From the vantage point of the present looking back, it seems clear that delving deeper, and rebuilding better took on lives of their own, evolving into a full blown rethink, with no facet of life – from faith, through family and friendships through to work – being exempt from this interrogation. There is a sense in which rethinking follows naturally from delving deeper. For when done right, delving deeper can expose the scaffolding on which our beliefs and behaviours are hung, laying bare the inconsistencies and incongruities there. If intellectual honesty and/or integrity are worth anything to us, we cannot ignore those, hence we rethink. Truly rebuilding on the other hand requires firm and sure foundations, which is how all three themes are linked.

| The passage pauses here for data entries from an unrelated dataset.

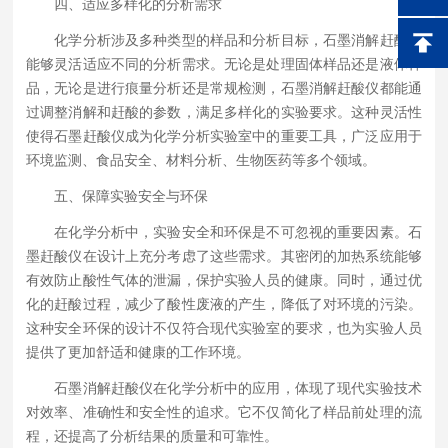
四、适应多样化的分析需求
化学分析涉及多种类型的样品和分析目标，石墨消解赶酸仪
能够灵活适应不同的分析需求。无论是处理固体样品还是液体样
品，无论是进行痕量分析还是常规检测，石墨消解赶酸仪都能通
过调整消解和赶酸的参数，满足多样化的实验要求。这种灵活性
使得石墨赶酸仪成为化学分析实验室中的重要工具，广泛应用于
环境监测、食品安全、材料分析、生物医药等多个领域。
五、保障实验安全与环保
在化学分析中，实验安全和环保是不可忽视的重要因素。石
墨赶酸仪在设计上充分考虑了这些需求。其密闭的加热系统能够
有效防止酸性气体的泄漏，保护实验人员的健康。同时，通过优
化的赶酸过程，减少了酸性废液的产生，降低了对环境的污染。
这种安全环保的设计不仅符合现代实验室的要求，也为实验人员
提供了更加舒适和健康的工作环境。
石墨消解赶酸仪在化学分析中的应用，体现了现代实验技术
对效率、准确性和安全性的追求。它不仅简化了样品前处理的流
程，还提高了分析结果的质量和可靠性。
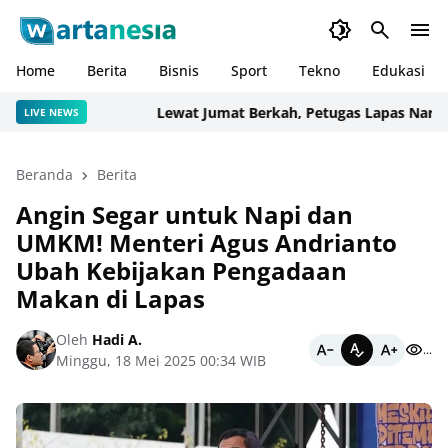
Home
Berita
Bisnis
Sport
Tekno
Edukasi
Lewat Jumat Berkah, Petugas Lapas Narkotika
LIVE NEWS
Beranda
Berita
Angin Segar untuk Napi dan
UMKM! Menteri Agus Andrianto
Ubah Kebijakan Pengadaan
Makan di Lapas
Oleh
Hadi A.
...
Minggu, 18 Mei 2025 00:34 WIB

Of all the things that have been touched so far by my rethinking, I get the sense that faith and work are the most likely to be significantly impacted in the near term. I have always considered myself a prodigal not least because my notions of identity – both spiritual and familial – are conflicted. What has changed in that regard is I think I am finally at a place where I am comfortable calling myself a lapsed Pentecostal. I am by no means ready – or willing – to chuck it all out; the things that tether me to that space still maintain their grip, however tenuous they may be. I have however found that paring faith down to the essentials has led me to a framework of a three legged stool of sorts: right beliefs, right practice and right passions, an articulation I am grateful to Preston Sprinkle for.
With work, the tensions are many. On the one hand there is the being an empiricist vs being a theorist, or to slightly rephrase it, being a generalist or a specialist. Moons ago I would have sworn being a specialist was the be all and end all, a nod perhaps to the niche specialty which has fed me all these years. I am however finding that there is a limit to how far an arcane subject, or esoteric knowledge, can take you in the real world. And what use is knowledge if it doesn’t translate into the real world? There is also the small matter of where my future direction lies. There is a ceiling to being a specialist, I feel with more scope for growth in being a generalist. To future-proof my career therefore, it seems to me that broadening rather than deepening is the way to go. Being out here was great for the first year, with all the trappings of the expat life. Now that that is behind me now, the reality of the question of direction now hits home. Is my future inextricably linked to oil? Or are any of the nascent interests grabbing my attention the future for me? I think I would like to have the freedom to work without borders. That and the cachet of the world of data are an attraction that grows increasingly stronger, if I can find a way to make my past years of experience useful in that domain.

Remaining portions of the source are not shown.